Reses di Aru, Mercy Barends Salurkan Beasiswa PIP Bagi Ribuan Pelajar

oleh -

Dobo, Beritajar.com: Anggota Komisi X DPR RI dari Fraksi PDI Perjuangan Dapil Maluku, Mercy Chriesty Barends menunjukkan komitmennya terhadap dunia pendidikan. Dalam masa reses, Mercy menyalurkan beasiswa Program Indonesia Pintar (PIP) kepada ribuan siswa di Kabupaten Kepulauan Aru.

Beasiswa ini diberikan kepada siswa dari berbagai jenjang pendidikan, mulai dari SD hingga SMA/SMK, baik di sekolah negeri maupun swasta.

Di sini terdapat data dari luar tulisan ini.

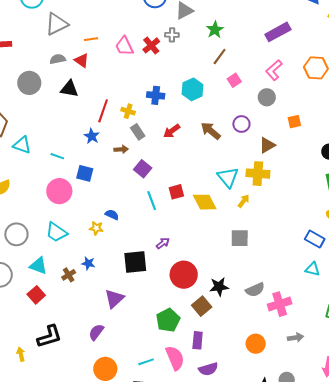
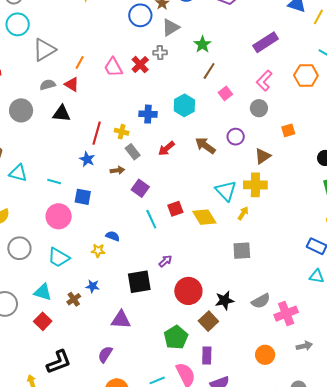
orange line: (91, 39) -> (80, 62), turned -48
gray circle: (16, 234) -> (19, 248), moved
purple triangle: (114, 299) -> (121, 320), turned 50

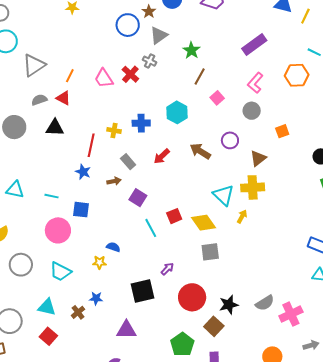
gray cross: (160, 53) -> (150, 61), turned 32
yellow cross: (122, 132) -> (114, 130), moved
gray square: (242, 251) -> (210, 252), moved

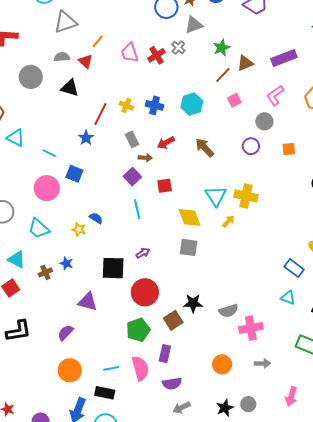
purple circle: (230, 140) -> (251, 146), moved
brown triangle: (258, 158) -> (245, 63), moved
brown arrow: (114, 181) -> (145, 158), moved
red square: (174, 216) -> (165, 186), moved
red circle: (192, 297) -> (145, 292), moved

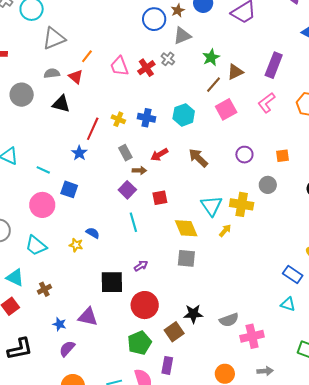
purple rectangle: (284, 58) -> (274, 65), turned -45
pink square: (234, 100) -> (226, 109), size x1.5
gray circle: (264, 121) -> (268, 185), moved
blue star: (66, 263) -> (59, 324), moved

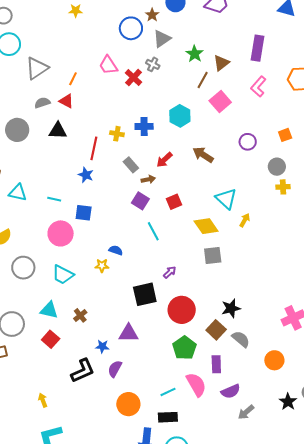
pink trapezoid: (119, 66) -> (108, 65), moved
yellow cross: (242, 204) -> (283, 187), moved, size x0.6
gray semicircle: (229, 320) -> (241, 339), moved, turned -108
black L-shape: (20, 349) -> (83, 371), moved

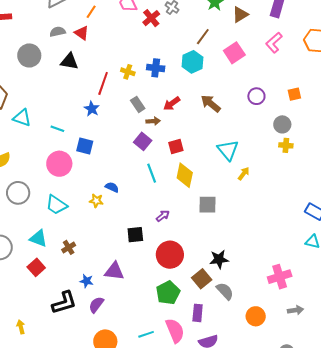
brown line: (203, 80) -> (203, 37), moved
yellow diamond: (206, 226) -> (185, 175), moved, turned 40
black square: (145, 294) -> (135, 235), size x0.7

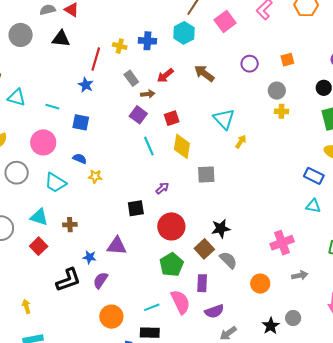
pink circle: (59, 164) -> (43, 142), moved
blue semicircle: (112, 187) -> (80, 159), moved
brown cross: (69, 247) -> (70, 225), turned 32

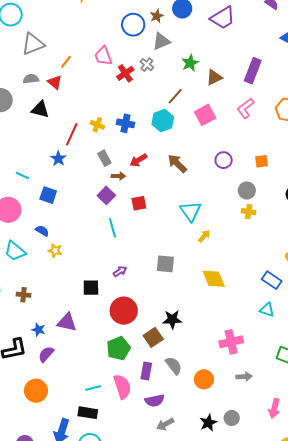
yellow diamond: (182, 146) -> (214, 279), moved, turned -40
gray semicircle: (228, 260) -> (174, 366), moved
orange circle: (111, 317) -> (36, 391), moved

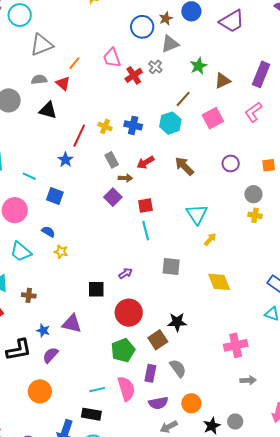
cyan line: (112, 228) -> (146, 231), moved
orange circle: (204, 379) -> (191, 403), moved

“Jadi untuk tahun ini, Kabupaten Kepulauan Aru akan mendapatkan paket bantuan beasiswa PIP sebanyak 6.000 siswa yang terdiri dari berbagai jenjang pendidikan, mulai SD, SMP, SMA/SMK, baik negeri maupun swasta,” ungkapnya kepada wartawan usai peluncuran secara resmi program beasiswa jalur aspirasi di SMP Kristen Dobo, Rabu (13/8/2025).

Dikatakan, kunjungan reses yang dilakukan olehnya bertujuan untuk menyerap aspirasi masyarakat, terutama terkait dengan pendidikan. Selain itu, salah satu bentuk nyata dari kunjungan ini adalah penyaluran beasiswa PIP.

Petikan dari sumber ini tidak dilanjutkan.